**Available data**:
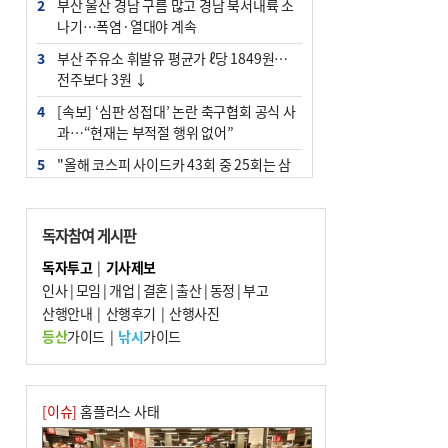
2
부산 울산 경남 구름 많고 경남 북서내륙 소
나기…폭염·열대야 계속
3
부산 주유소 휘발유 평균가 ℓ당 1849원…
전주보다 3원 ↓
4
[속보] ‘심판 성접대’ 논란 축구협회 공식 사
과…“현재는 부적절 행위 없어”
5
"올해 코스피 사이드카 43회 중 25회는 삼
전닉스 ETF 이후 발생"
6
‘탄약 부족 사태’ 보도에 격노한 트럼프…
독자참여 게시판
군사기밀 유출자 색출 지시
독자투고
|
기사제보
7
서울 중랑구서 흉기 난동…60대 남성 2명
인사
|
모임
|
개업
|
결혼
|
출산
|
동정
|
부고
사망
산행안내
|
산행후기
|
산행사진
8
부산 앞바다에 기름 425ℓ 유출한 러시아 화
등산
가이드
|
낚시
가이드
물선 적발
9
입추 지났지만 푹푹 찐다…온열질환자 10
년 만에 3배
[이슈]
홈플러스 사태
10
[2026 부산청소년극지체험탐험대 현장르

**Your task**: When you write out the data, keep every line exact and drop the pictures.

**Solution for this problem**:
2
부산 울산 경남 구름 많고 경남 북서내륙 소
나기…폭염·열대야 계속
3
부산 주유소 휘발유 평균가 ℓ당 1849원…
전주보다 3원 ↓
4
[속보] ‘심판 성접대’ 논란 축구협회 공식 사
과…“현재는 부적절 행위 없어”
5
"올해 코스피 사이드카 43회 중 25회는 삼
전닉스 ETF 이후 발생"
6
‘탄약 부족 사태’ 보도에 격노한 트럼프…
독자참여 게시판
군사기밀 유출자 색출 지시
독자투고
|
기사제보
7
서울 중랑구서 흉기 난동…60대 남성 2명
인사
|
모임
|
개업
|
결혼
|
출산
|
동정
|
부고
사망
산행안내
|
산행후기
|
산행사진
8
부산 앞바다에 기름 425ℓ 유출한 러시아 화
등산
가이드
|
낚시
가이드
물선 적발
9
입추 지났지만 푹푹 찐다…온열질환자 10
년 만에 3배
[이슈]
홈플러스 사태
10
[2026 부산청소년극지체험탐험대 현장르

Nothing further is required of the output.